From the data below, retype exactly the lines starting with the one that contains "се пенсионира" and ending with the one that contains "Необходимо е", both included.

[Transcribed page contents]
======
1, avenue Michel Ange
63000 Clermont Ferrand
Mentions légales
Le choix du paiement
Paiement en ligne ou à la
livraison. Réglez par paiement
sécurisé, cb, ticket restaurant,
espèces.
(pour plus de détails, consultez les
======
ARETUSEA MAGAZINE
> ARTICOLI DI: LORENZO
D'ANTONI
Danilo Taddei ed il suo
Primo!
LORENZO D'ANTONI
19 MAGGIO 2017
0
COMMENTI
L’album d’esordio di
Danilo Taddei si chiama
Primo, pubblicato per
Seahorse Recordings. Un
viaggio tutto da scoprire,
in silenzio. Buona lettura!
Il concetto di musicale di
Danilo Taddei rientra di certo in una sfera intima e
======
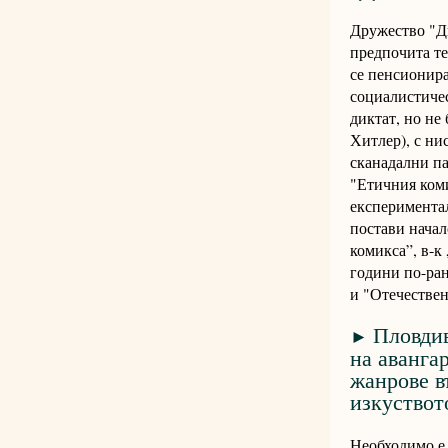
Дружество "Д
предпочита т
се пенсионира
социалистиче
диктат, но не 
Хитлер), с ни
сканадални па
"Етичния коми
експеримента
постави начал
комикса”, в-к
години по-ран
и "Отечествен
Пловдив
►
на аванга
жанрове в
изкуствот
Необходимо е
======
• Response to this task:
се пенсионира
социалистиче
диктат, но не 
Хитлер), с ни
сканадални па
"Етичния коми
експеримента
постави начал
комикса”, в-к
години по-ран
и "Отечествен
Пловдив
►
на аванга
жанрове в
изкуствот
Необходимо е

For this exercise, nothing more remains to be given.